Tuesday, March 15, 2005

So you want to be a consultant

I saw So you want to be a consultant? long ago. I'm looking at it again since someone on a mailing list pointed at it.

I'm learning again. Some of those lessons I haven't internalized yet. It'll take a while, a lot of things do. I'll get there yet :).

Friday, March 11, 2005

rsync and compressed files

I did some testing and I find that generally, it is better to rsync uncompressed files rather than the corresponding compressed files or archives. at any rate, tar.gz archives are bad for rsync. tar files are OK.


  1. i took a directory of source code and test data, around 9MB.

  2. copied it to a remote box

  3. tar cvzf on both sides to one file and also tar cvf to another file.

  4. on the source box, edit one source file, insert only one line.

  5. tar cvzf and tar cvf on the source box. the source box should have sources, tar and .tgz which vary in only one line in only one internal file.

  6. rsync of the source gives a speedup of 450 (14K sent, 94 received), rsync of the tar file gives a speedup of 85000+ (78 bytes received, 20 bytes sent), rsync of the .tgz gives a speedup of 1.48, (2.4MB sent, 12K or so received).

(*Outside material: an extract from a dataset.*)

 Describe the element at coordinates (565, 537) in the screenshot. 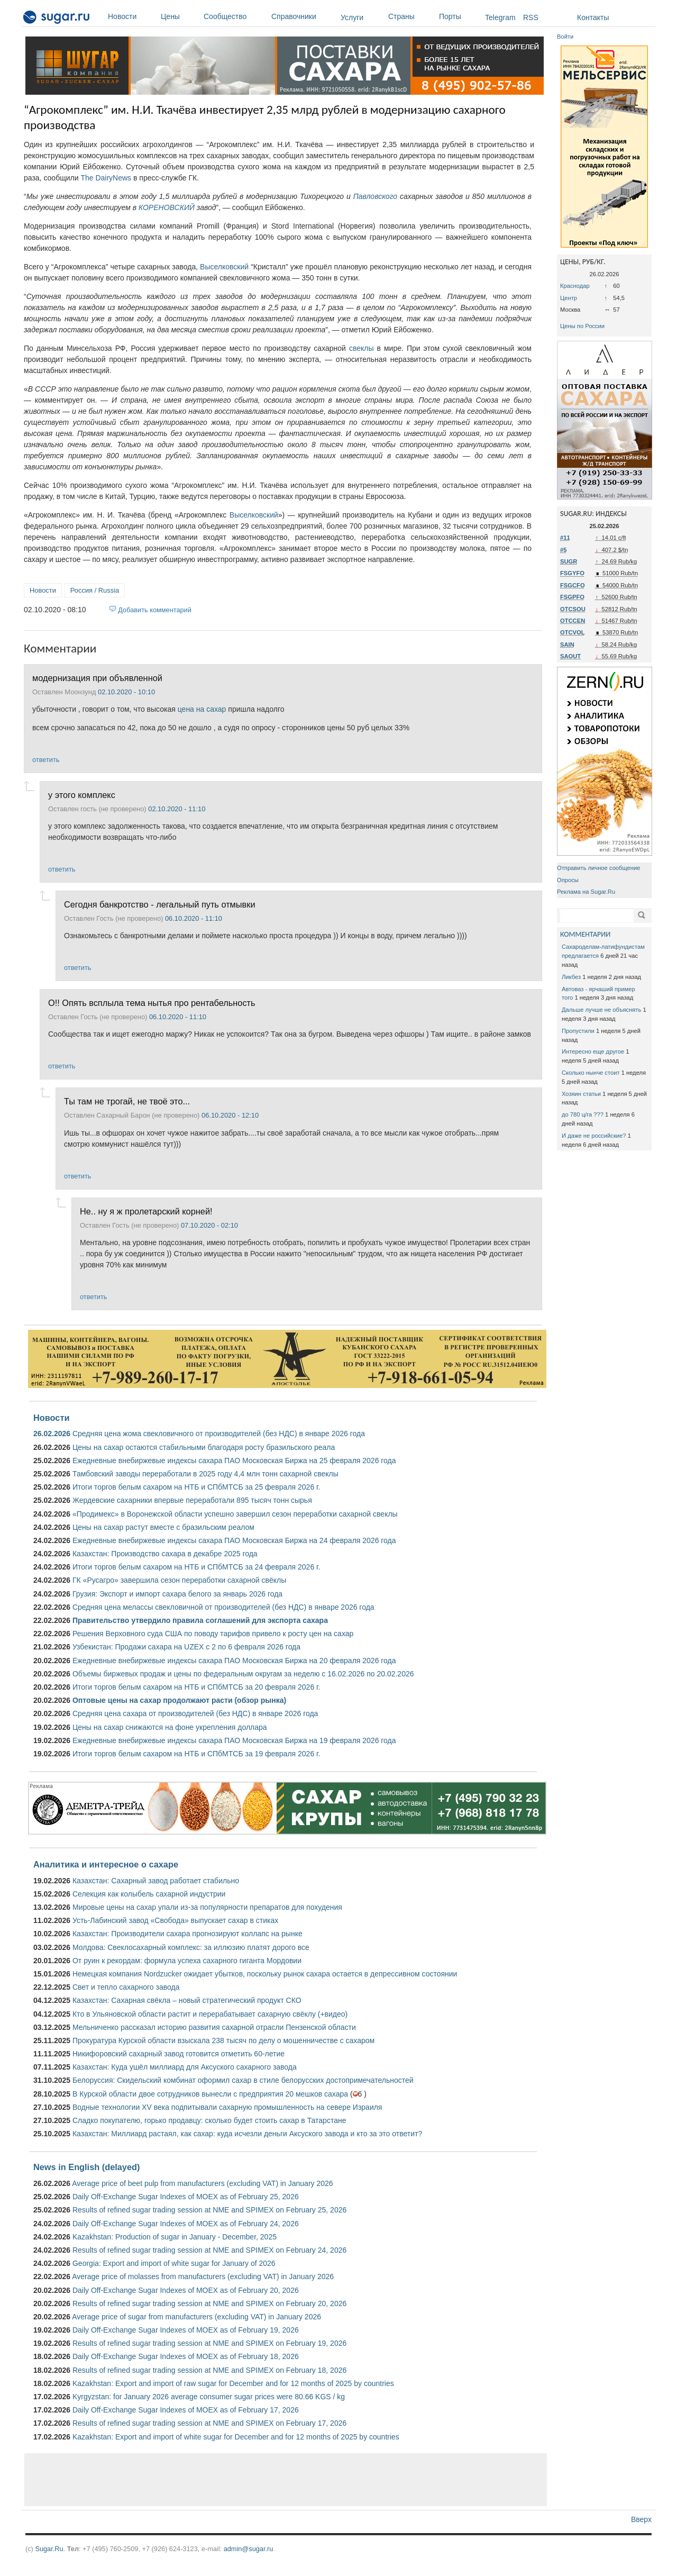 I see `#11` at that location.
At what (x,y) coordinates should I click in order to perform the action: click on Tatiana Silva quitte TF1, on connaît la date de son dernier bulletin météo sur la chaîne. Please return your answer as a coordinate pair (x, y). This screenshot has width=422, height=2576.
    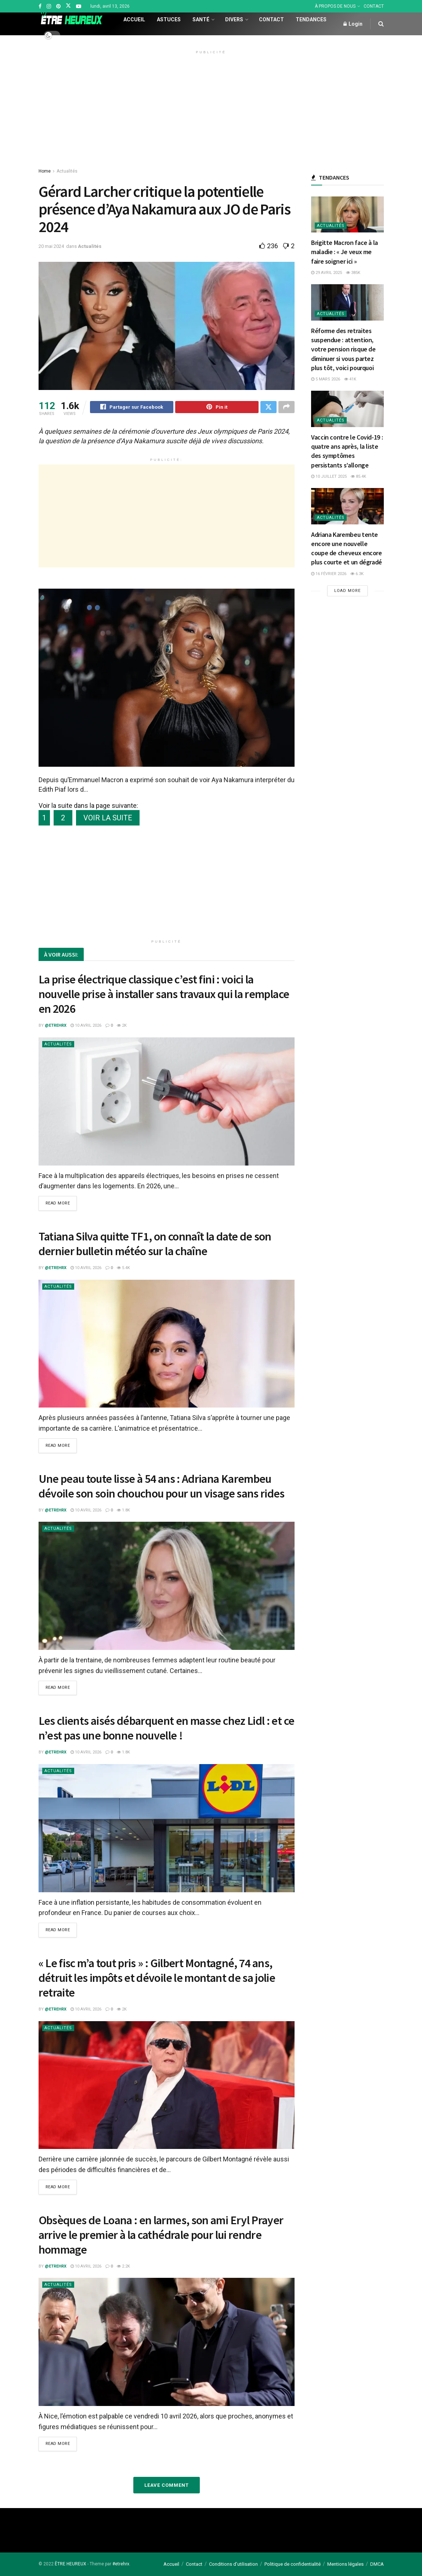     Looking at the image, I should click on (155, 1245).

so rsync of a tar file is best (because only one file needs to be analyzed to see where the differences are). rsync of a compressed file (at any rate of .tgz, but probably of any compressor) is bad. not sure why, but i wouldn't be surprised if the compressed representation of a lot of data depends on what has come before, and there may be other effects like that which
confound the difference finder since too much is found to be different.

Friday, March 04, 2005

Corporate peer-to-peer

is almost always a mistake. at any rate, it is anywhere where bandwidth is expensive.

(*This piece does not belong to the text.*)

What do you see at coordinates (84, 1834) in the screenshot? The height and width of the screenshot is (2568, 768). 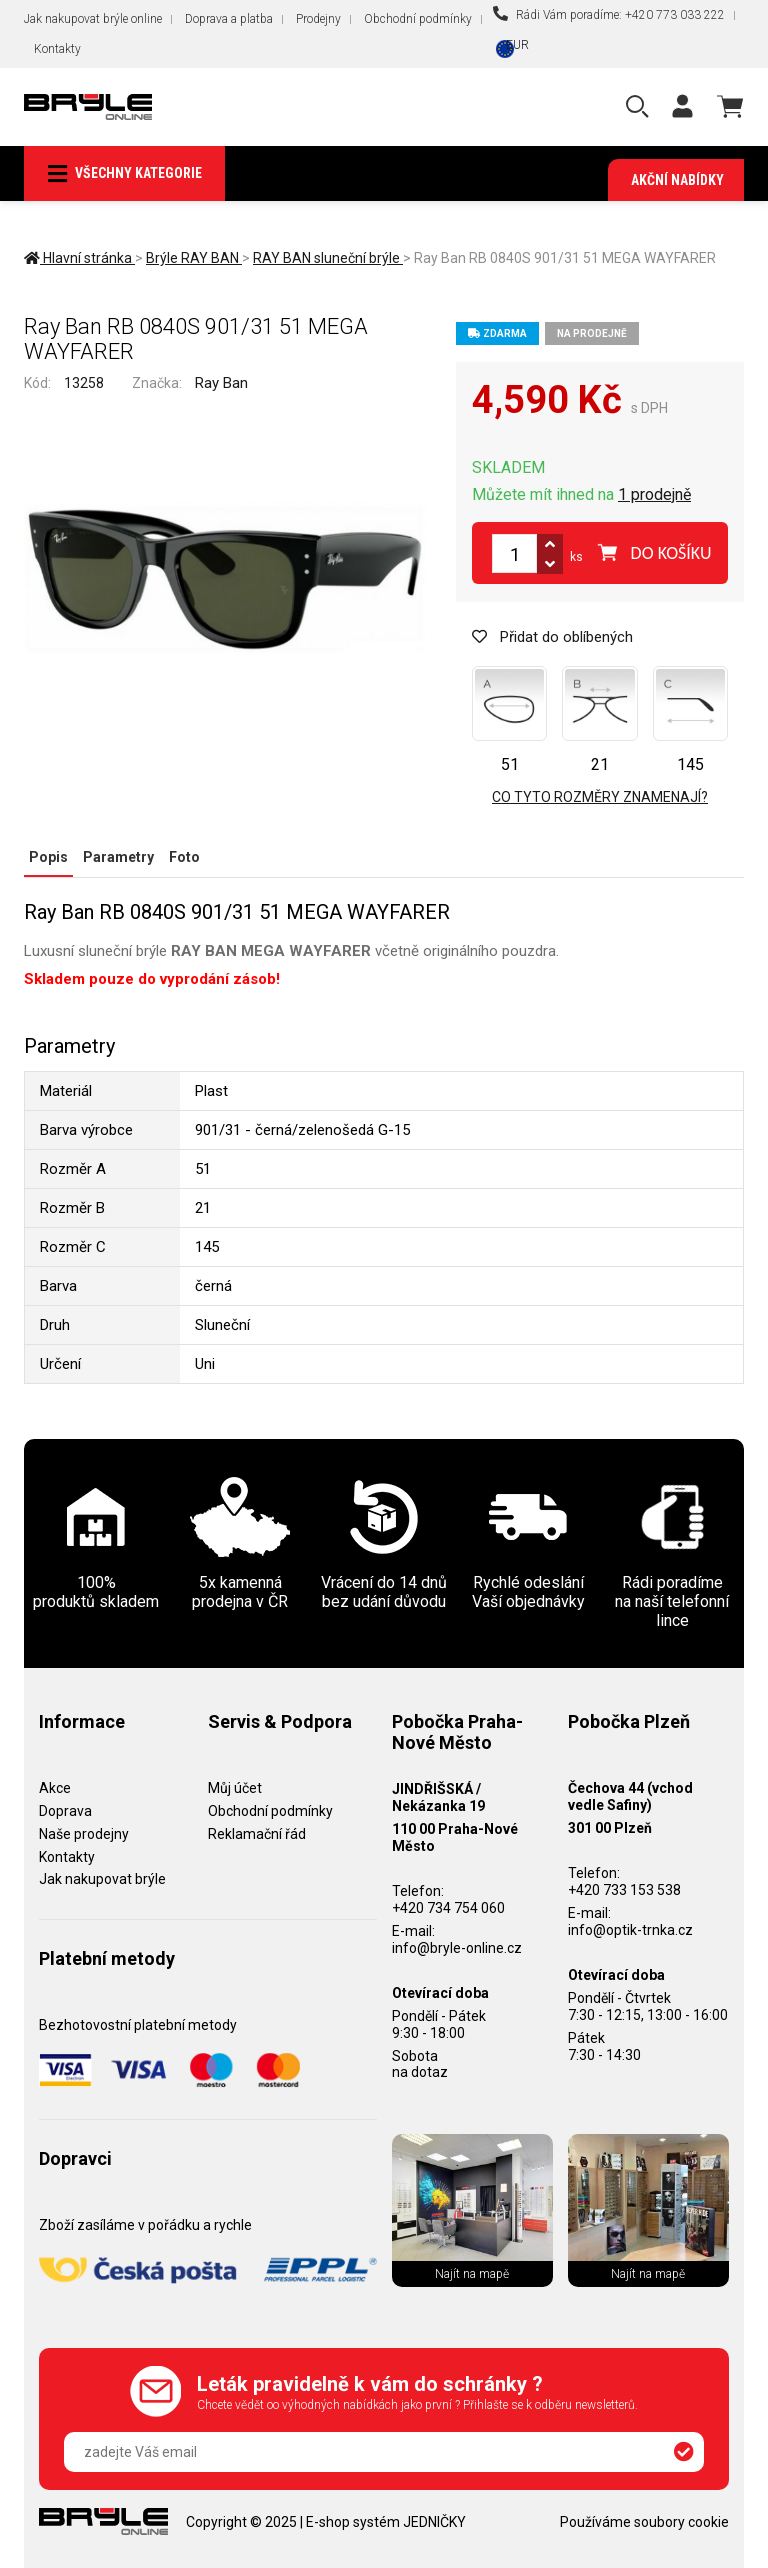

I was just talking to someone at a company I do some consulting with. I was working remotely, and the link was ridiculously slow. Ping times were at around 1 second, and sometimes 1.5 seconds. I could still work (i've got some techniques involving rsync, for very bandwidth starved links, and i just type ahead), but I could work better if the bandwidth weren't so slow.


So I talked about the serious need in corporations to take steps to block p2p, and then, since it's impossible to block it completely, probably, to do as much as it can to monitor p2p and then to have a policy about p2p use (probably that it should not be allowed at all, and that it would be blocked and monitored, and violation would affect performance reviews).

That may sound draconian, but it's necessary.


  1. bandwidth costs money. even if it were cheap, if peer to peer didn't soak bandwidth the company wouldn't need that much bandwidth and could contract for less, thus paying less every month. That's money that goes straight to the bottom line.

  2. the company i'm using for my example runs its own publicly accessible mail and web servers and therefore their bandwidth is all fixed IP. That's a bit of a bug on the part of IT management, they could go with 80% dynamic IP bandwidth and then 20% fixed IP for mail and web. They would save quite a bit of money right there since fixed IP bandwidth carries a very high premium in the philippines. they would save more money just by buying dynamic bandwidth for staff time-wasting surfing and buying less fixed IP bandwidth for those services that require the bandwidth.

  3. in a litigious world, it's for the company's good that peer to peer is blocked and violations monitored and punished. The same company has received a warning letter from a RIAA/MPAA related agency, apparently someone had left their bittorrent client on and had been downloading and serving enough files that they attracted someone's notice.


Naturally, this sort of thinking won't sit well with employees. But frankly, I don't think it matters. The staff aren't being monitored for wasteful surfing (of which, perhaps half of all surfing at the office is wasteful and not work related or only very peripherally work related), so their surfing for entertainment is a free benefit of employment. It's only fair that those online activities which might be damaging to the company be disabled so that other online activities of neutral or only mildly negative value may be allowed.